Meski Turun Tajam, Kemenkeu Klaim Manufaktur Tetap Tahan Gejolak Global



KONTAN.CO.ID - JAKARTA. Kinerja sektor manufaktur Indonesia masih bertahan di zona ekspansi pada Maret 2026, meski menghadapi tekanan dari dinamika global yang meningkat.

Hal ini tercermin dari Purchasing Managers’ Index (PMI) Manufaktur yang berada di level 50,1, turun dibandingkan Februari yang mencapai 53,8.

Penurunan ini dipicu oleh melemahnya permintaan baru dan ekspor, serta meningkatnya biaya input akibat kenaikan harga energi. Selain itu, gangguan rantai pasok global turut menekan aktivitas produksi, terutama karena keterlambatan pengiriman bahan baku.


Baca Juga: BPKH Jaga Dana Haji Tetap Aman di Tengah Risiko Pembengkakan Biaya

Meski demikian, kondisi fundamental industri manufaktur dinilai masih solid. Permintaan domestik yang stabil serta optimisme pelaku usaha menjadi penopang utama kinerja sektor ini.

Direktur Jenderal Strategi Ekonomi dan Fiskal Kementerian Keuangan, Febrio Kacaribu, menyatakan bahwa sektor manufaktur tetap menunjukkan ketahanan di tengah berbagai tantangan eksternal.

Ia menjelaskan, meskipun terdapat tekanan seperti kenaikan harga energi, gangguan rantai pasok akibat eskalasi geopolitik, serta faktor musiman seperti libur Hari Besar Keagamaan Nasional, PMI masih mampu bertahan di zona ekspansi.
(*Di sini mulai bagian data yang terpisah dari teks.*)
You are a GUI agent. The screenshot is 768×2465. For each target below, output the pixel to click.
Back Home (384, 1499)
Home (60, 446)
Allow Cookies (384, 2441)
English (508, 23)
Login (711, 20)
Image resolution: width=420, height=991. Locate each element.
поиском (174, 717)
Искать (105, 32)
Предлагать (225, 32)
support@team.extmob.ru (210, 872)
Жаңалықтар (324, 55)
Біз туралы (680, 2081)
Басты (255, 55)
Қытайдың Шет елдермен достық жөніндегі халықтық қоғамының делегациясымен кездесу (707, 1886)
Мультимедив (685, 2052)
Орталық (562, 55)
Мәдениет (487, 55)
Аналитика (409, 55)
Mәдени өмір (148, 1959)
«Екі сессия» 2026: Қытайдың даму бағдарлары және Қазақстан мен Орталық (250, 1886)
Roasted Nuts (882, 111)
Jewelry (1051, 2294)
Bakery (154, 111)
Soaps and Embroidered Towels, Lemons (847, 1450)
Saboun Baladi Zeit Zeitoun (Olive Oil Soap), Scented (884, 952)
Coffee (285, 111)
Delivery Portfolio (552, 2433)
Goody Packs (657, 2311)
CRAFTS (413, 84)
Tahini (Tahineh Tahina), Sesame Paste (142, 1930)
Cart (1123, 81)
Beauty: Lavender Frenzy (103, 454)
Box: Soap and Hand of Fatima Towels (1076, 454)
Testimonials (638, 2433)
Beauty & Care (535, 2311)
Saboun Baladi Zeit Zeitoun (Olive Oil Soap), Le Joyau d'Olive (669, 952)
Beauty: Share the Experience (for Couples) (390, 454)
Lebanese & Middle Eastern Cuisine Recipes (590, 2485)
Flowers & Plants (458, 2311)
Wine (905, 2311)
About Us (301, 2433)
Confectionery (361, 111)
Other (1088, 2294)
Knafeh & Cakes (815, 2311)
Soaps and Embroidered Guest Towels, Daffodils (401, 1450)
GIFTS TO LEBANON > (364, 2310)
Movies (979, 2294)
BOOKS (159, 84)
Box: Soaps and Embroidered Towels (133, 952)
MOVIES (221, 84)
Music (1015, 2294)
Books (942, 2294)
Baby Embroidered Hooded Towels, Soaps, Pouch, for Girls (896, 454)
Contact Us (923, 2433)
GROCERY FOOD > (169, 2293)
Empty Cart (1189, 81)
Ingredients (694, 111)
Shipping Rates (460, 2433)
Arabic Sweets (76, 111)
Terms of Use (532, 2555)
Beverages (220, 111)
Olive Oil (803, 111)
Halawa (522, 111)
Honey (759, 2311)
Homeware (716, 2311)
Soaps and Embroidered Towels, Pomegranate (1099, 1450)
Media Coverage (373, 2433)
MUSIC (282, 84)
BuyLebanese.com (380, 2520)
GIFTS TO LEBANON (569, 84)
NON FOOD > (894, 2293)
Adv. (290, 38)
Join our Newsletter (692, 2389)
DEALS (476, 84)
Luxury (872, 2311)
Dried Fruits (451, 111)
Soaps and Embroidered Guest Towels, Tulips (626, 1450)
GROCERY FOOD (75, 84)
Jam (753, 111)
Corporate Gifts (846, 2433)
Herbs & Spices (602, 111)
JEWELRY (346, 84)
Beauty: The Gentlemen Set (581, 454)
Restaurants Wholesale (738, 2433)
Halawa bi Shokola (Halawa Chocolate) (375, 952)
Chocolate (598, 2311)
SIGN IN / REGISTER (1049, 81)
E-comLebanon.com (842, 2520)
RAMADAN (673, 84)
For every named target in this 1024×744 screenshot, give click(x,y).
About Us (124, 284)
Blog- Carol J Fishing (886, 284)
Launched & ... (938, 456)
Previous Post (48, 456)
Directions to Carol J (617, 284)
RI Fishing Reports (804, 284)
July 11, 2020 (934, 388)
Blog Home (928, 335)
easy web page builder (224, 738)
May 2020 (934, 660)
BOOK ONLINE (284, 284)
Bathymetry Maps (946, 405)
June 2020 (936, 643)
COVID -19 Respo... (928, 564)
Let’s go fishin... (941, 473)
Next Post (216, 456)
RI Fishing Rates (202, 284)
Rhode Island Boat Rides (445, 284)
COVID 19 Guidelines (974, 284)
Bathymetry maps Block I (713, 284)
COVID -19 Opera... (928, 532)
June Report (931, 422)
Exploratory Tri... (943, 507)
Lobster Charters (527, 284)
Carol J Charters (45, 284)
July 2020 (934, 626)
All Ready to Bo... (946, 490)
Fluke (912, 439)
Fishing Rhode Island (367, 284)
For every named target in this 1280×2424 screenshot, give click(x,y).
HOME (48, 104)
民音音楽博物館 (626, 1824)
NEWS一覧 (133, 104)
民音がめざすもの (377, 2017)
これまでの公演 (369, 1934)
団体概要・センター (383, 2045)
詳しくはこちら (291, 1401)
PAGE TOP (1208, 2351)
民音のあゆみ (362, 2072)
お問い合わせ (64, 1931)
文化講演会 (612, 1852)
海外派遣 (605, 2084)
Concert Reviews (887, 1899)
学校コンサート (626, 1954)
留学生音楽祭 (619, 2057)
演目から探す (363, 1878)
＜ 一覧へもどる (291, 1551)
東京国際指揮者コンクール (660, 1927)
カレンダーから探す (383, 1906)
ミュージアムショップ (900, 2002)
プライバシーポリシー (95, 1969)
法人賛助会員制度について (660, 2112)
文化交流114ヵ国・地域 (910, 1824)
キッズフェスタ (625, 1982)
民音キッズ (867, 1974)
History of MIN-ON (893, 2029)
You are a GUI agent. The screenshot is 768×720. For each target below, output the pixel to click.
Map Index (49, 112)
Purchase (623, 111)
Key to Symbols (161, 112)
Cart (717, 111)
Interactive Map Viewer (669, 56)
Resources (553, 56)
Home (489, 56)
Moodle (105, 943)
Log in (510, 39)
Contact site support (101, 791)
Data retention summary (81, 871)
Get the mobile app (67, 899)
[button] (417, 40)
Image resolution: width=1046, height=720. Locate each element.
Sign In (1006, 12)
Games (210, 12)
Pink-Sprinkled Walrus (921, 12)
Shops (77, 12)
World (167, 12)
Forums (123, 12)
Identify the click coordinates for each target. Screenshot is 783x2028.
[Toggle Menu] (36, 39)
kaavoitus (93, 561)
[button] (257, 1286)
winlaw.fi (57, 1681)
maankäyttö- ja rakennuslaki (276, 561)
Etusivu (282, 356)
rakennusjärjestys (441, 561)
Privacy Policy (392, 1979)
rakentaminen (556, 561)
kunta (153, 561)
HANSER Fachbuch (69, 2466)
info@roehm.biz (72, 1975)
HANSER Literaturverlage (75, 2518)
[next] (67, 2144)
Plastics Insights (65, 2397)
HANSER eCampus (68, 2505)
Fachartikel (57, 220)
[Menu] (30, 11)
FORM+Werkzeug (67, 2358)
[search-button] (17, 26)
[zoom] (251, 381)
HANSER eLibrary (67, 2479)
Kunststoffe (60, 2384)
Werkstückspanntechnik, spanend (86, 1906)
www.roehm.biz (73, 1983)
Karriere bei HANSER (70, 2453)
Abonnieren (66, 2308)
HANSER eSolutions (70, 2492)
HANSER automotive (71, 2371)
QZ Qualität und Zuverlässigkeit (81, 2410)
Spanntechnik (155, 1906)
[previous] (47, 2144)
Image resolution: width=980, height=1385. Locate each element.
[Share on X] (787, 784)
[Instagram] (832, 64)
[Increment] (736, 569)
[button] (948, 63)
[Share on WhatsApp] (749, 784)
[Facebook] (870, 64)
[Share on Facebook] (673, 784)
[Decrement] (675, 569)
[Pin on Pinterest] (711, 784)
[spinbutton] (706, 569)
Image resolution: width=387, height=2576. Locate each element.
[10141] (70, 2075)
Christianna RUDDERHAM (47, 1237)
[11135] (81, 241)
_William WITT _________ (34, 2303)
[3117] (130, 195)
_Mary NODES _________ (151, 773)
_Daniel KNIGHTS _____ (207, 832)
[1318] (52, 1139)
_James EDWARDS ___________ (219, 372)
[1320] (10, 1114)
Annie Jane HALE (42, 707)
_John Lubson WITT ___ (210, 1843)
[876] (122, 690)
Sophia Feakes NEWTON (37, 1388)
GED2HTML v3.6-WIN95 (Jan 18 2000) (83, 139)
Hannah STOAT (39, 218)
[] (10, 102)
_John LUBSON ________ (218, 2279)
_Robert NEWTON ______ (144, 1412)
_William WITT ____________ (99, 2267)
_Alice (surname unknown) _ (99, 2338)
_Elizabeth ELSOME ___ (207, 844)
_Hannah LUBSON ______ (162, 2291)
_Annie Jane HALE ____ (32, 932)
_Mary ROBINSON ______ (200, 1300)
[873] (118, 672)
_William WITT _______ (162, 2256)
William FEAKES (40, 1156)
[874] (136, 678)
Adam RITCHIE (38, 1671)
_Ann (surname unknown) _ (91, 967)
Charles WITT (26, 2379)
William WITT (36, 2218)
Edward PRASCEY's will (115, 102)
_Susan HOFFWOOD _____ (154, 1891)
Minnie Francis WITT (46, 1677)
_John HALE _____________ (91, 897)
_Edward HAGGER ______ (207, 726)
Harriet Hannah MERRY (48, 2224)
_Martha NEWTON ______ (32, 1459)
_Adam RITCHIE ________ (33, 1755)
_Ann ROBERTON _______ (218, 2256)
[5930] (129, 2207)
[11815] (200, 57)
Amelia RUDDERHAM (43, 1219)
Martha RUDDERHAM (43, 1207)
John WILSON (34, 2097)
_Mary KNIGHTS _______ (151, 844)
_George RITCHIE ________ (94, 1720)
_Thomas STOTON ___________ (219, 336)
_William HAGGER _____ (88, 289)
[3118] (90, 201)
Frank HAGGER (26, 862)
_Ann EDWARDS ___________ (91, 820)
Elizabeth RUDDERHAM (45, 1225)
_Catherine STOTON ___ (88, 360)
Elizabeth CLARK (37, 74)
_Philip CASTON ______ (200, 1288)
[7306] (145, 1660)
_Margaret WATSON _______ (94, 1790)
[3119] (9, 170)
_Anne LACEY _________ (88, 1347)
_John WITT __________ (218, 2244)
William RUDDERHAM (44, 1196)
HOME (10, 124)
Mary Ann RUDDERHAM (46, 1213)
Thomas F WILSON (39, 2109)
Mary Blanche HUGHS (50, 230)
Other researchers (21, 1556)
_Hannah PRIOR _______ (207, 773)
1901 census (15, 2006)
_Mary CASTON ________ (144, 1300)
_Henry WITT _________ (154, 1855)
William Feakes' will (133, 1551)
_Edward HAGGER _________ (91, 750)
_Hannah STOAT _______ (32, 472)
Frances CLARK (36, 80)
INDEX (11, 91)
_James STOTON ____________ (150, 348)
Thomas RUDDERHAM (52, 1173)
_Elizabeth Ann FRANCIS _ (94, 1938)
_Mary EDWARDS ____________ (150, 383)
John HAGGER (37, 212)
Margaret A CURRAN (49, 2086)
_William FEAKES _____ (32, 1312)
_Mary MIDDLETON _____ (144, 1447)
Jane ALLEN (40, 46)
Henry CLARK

"Hal ini menegaskan ketahanan fundamental sektor manufaktur nasional serta upaya pemerintah yang terus antisipatif terhadap berbagai risiko ke depan," ujar Febrio dalam keterangannya, Rabu (1/4/2026).

Dari sisi eksternal, sentimen bisnis tetap terjaga seiring masih kuatnya PMI manufaktur di sejumlah negara mitra dagang utama.

Sejumlah mitra dagang utama Indonesia menunjukkan level PMI manufaktur yang ekspansif, seperti Vietnam (51,2), Filipina (51,3), Thailand (54,1), India (53,8), dan Amerika Serikat (52,4), serta perbaikan di kawasan Eropa dengan Eurozone yang kembali ekspansif (51,4), menjadi sinyal positif bagi prospek ekspor manufaktur nasional. 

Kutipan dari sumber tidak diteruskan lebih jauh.